Yeah, I spend around $100 in oil/oil filter for mine.  ~9 quarts of M1 and a Mahle filter. 

That's about what I found in my car, same thing packed in the corner of the AC condenser.  So ended up with two huge piles of leaves/debris on either side when I was done.

ShinnyGroove (Forum Supporter)
ShinnyGroove (Forum Supporter) Dork
12/22/22 2:04 p.m.

Porsche gets an A for oil filter design, and a D- for lack of a dipstick.  This would be the easiest oil change ever if it weren't for the stupid electronic oil fill sensor that seems to have roughly 5mL between "too full" and "not full enough".

docwyte
docwyte PowerDork
12/22/22 2:19 p.m.

In reply to ShinnyGroove (Forum Supporter) :

Well, you're not really supposed to have it all the way full on the gauge.  1-2 bars down is where you should set the oil level.  Sadly Porsche is hardly the only car company sending cars out without dipsticks.

ClearWaterMS
ClearWaterMS Reader
12/22/22 9:40 p.m.
ShinnyGroove (Forum Supporter) said:

Porsche gets an A for oil filter design, and a D- for lack of a dipstick.  This would be the easiest oil change ever if it weren't for the stupid electronic oil fill sensor that seems to have roughly 5mL between "too full" and "not full enough".

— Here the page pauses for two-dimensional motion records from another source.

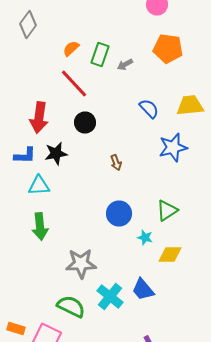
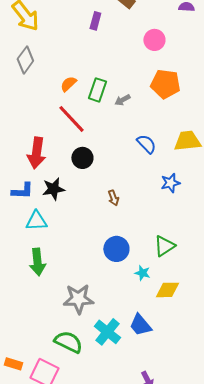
blue star: (173, 148) -> (170, 183), size x0.7

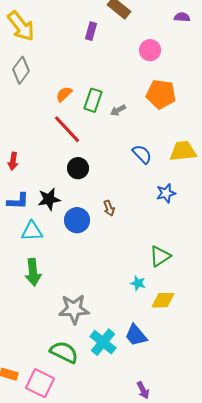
red arrow: (36, 153) -> (13, 161), moved, size x0.6
blue circle: (116, 249) -> (77, 220), moved

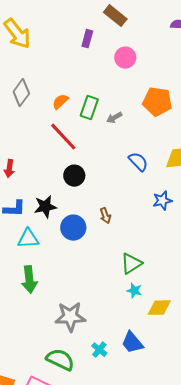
pink circle: (150, 50) -> (125, 58), moved
gray diamond: (21, 70) -> (21, 93), moved
green triangle: (160, 256) -> (131, 264), moved
cyan cross: (103, 342) -> (99, 350), size x0.6

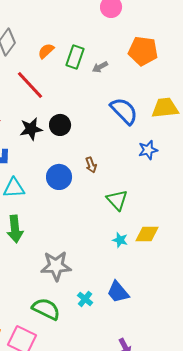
red line: (63, 137) -> (30, 85), moved
blue semicircle: (138, 162) -> (124, 111), size x1.4
black star: (45, 207) -> (31, 129), moved
green triangle: (131, 264) -> (117, 200), moved, turned -40
yellow diamond: (159, 308) -> (147, 234), moved

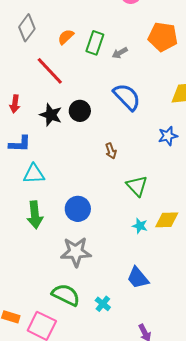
blue semicircle: (124, 111) -> (127, 97), moved
black star: (31, 129) -> (51, 115), turned 30
blue circle: (59, 177) -> (78, 209), moved
cyan cross: (85, 299) -> (103, 304), moved

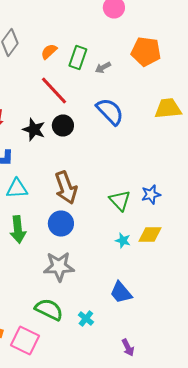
red line: (50, 71) -> (54, 90), moved
blue star: (168, 136) -> (151, 194), moved
brown arrow: (111, 151) -> (66, 188), moved, size x2.0

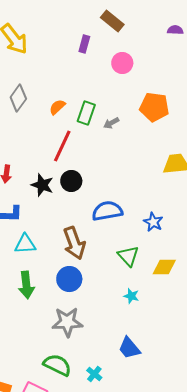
red line: (54, 90) -> (62, 146), turned 68
blue semicircle: (110, 112) -> (107, 211), moved, turned -56
blue star: (151, 194) -> (153, 222), moved, turned -30
yellow diamond: (150, 234) -> (164, 267), moved

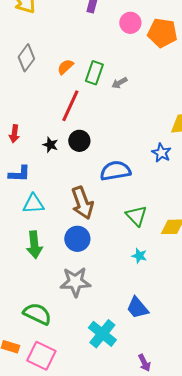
orange pentagon: (154, 107) -> (162, 33), moved
black star: (42, 185) -> (50, 145), size x0.7
blue star: (153, 222) -> (161, 153), moved
green semicircle: (57, 365) -> (37, 314), moved
cyan cross: (94, 374) -> (102, 334), size x1.8

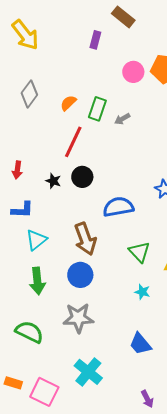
pink circle: (130, 23) -> (133, 72), moved
cyan triangle: (33, 204) -> (36, 240), turned -35
green semicircle: (37, 314) -> (29, 332), moved
cyan cross: (102, 334) -> (88, 372), moved

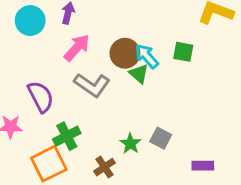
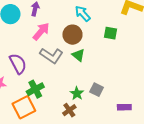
cyan arrow: (147, 56) -> (83, 14), moved
green triangle: (139, 74) -> (78, 55), moved
brown cross: (104, 167) -> (69, 110), moved

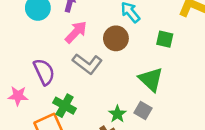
green triangle: (78, 55) -> (151, 79), moved, size x1.5
green cross: (35, 89) -> (65, 106), turned -36

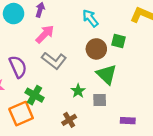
brown circle: (116, 38) -> (96, 49), moved
gray square: (143, 110) -> (100, 100), turned -32
green star: (117, 114) -> (78, 91), moved

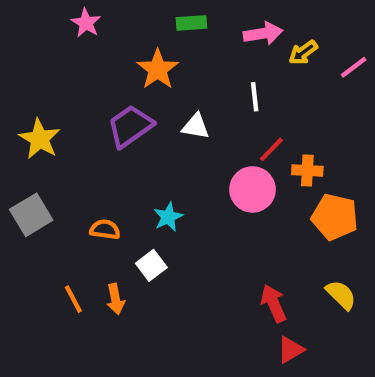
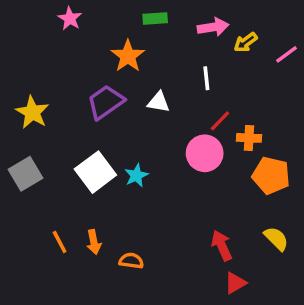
orange semicircle: (105, 230) -> (131, 261), moved
white square: (151, 265) -> (95, 172), moved, size x1.6

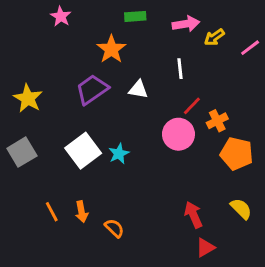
orange cross: (249, 138) -> (217, 121), turned -30
orange semicircle: (131, 261) -> (114, 228), turned 36

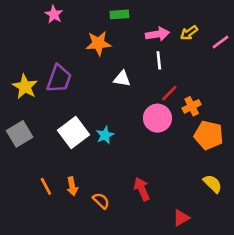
pink arrow: (186, 24) -> (157, 34), moved
orange star: (111, 49) -> (98, 43), turned 30
purple trapezoid: (92, 89) -> (59, 79), moved, turned 144
red arrow: (193, 215) -> (142, 189), moved

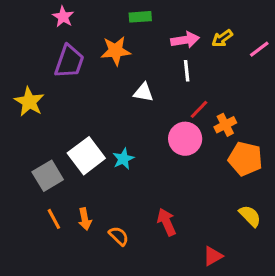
purple trapezoid: (59, 79) -> (69, 62), moved
gray square: (20, 134) -> (48, 176), moved

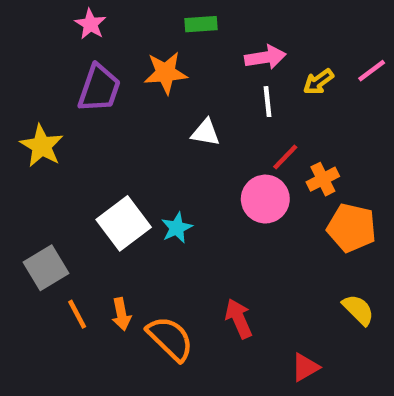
yellow arrow: (222, 38) -> (318, 82), moved
gray square: (48, 176) -> (46, 268), moved
orange semicircle: (119, 236) -> (170, 339), size x1.6

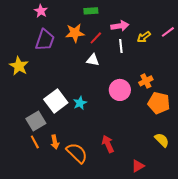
red line: (285, 157) -> (96, 38), moved
gray square: (46, 268) -> (36, 121), moved

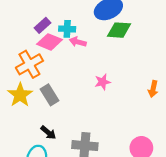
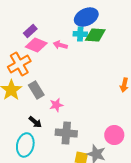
cyan cross: (67, 29) -> (80, 34), moved
pink star: (102, 82) -> (56, 105), moved

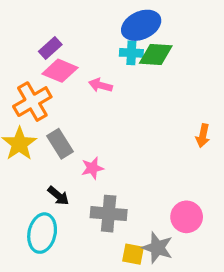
pink arrow: (60, 45) -> (101, 85), moved

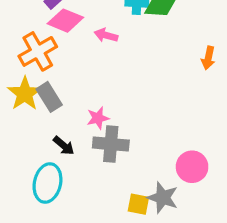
orange arrow: (203, 136) -> (208, 58), moved
gray rectangle: (60, 144) -> (49, 97), moved
gray cross: (109, 214) -> (111, 144), moved

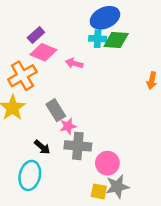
gray rectangle: (49, 97) -> (56, 110), moved
pink circle: (192, 167) -> (107, 163), moved
gray star: (163, 198) -> (117, 187), turned -30

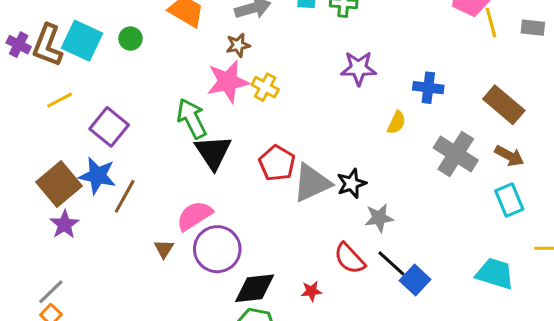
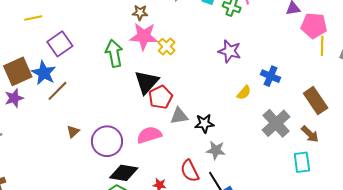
brown star: (238, 45) -> (140, 13), moved
black triangle: (213, 152) -> (146, 82), moved
gray triangle: (312, 183) -> (179, 116), size x0.7
pink semicircle: (194, 216) -> (149, 135), moved

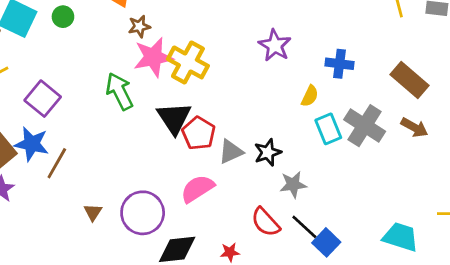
yellow cross: (167, 47) -> (188, 62), size x1.6
purple star: (230, 51) -> (275, 45), turned 30
cyan rectangle: (302, 162) -> (328, 129), moved

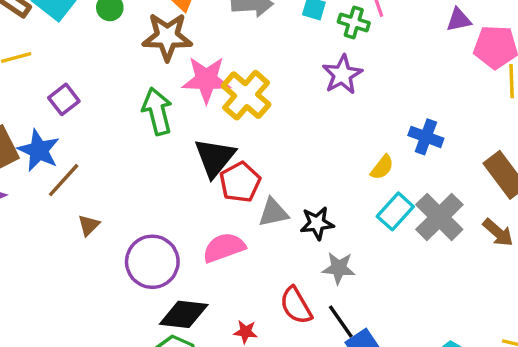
brown star: (139, 26) -> (167, 37), moved, size x1.8
purple star: (275, 45) -> (342, 75), moved
purple square: (43, 99) -> (64, 99), size x0.7
cyan rectangle: (328, 129) -> (395, 211), turned 52
brown triangle: (93, 212) -> (89, 225), moved

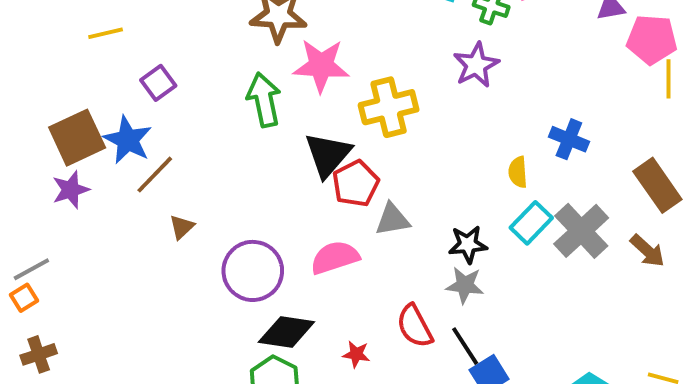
yellow cross: (246, 95) -> (389, 107), moved, turned 33
yellow semicircle: (382, 167) -> (518, 172), turned 136
black star: (317, 223) -> (468, 244), moved

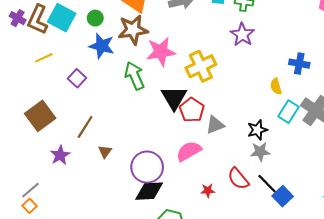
blue star: (128, 140) -> (102, 46), moved
purple star: (71, 190) -> (60, 155), moved
black diamond: (286, 332) -> (149, 191), moved
red star: (356, 354) -> (208, 191), moved

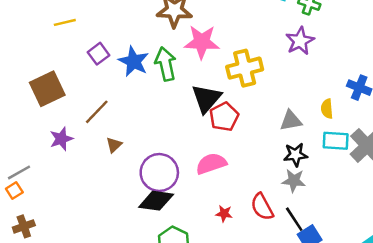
blue star: (102, 46) -> (134, 61), moved
cyan rectangle: (288, 112) -> (336, 141), turned 50
gray triangle: (215, 125) -> (291, 121), moved

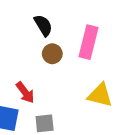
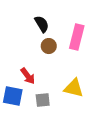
yellow triangle: (100, 95) -> (74, 88), moved

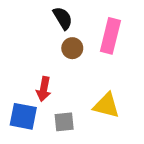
red arrow: (28, 76) -> (44, 89), turned 48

on my new to me Porsche the car has a canister style oil filter.  Is that inferior to the P-car design in some way?  I purchased a 997.1 /w an LN engineering 4.0l motor in it.  

dps214
dps214 Dork
12/22/22 11:25 p.m.

Canister filter is generally considered an upgrade. Not exactly sure it's better at filtering, but I think it's a bit safer and more robust (the plastic threads on the filter housing sketch me out a little bit every time I tighten it). Maybe cheaper too, or at least more readily available?

Keith Tanner
Keith Tanner GRM+ Memberand MegaDork
12/22/22 11:30 p.m.
GCrites80s said:

I seem to recall dealer oil changes on these being $300+.

No, Hyundais get oil changes. Porsches get oil services. 

ShinnyGroove (Forum Supporter)
ShinnyGroove (Forum Supporter) Dork
12/22/22 11:32 p.m.

I just liked that the oil filter/housing was easy to reach and pointing straight down from the engine so it could be removed without dumping out half a quart of oil on everything.

Colin Wood
Colin Wood Associate Editor
12/23/22 10:23 a.m.

In reply to ShinnyGroove (Forum Supporter) :

Somewhere out there, I'd like to think there's at least one engineer that decided "You know what, I will design the oil filter housing to not only be hard to reach but will also dump oil all over everything when you change the filter."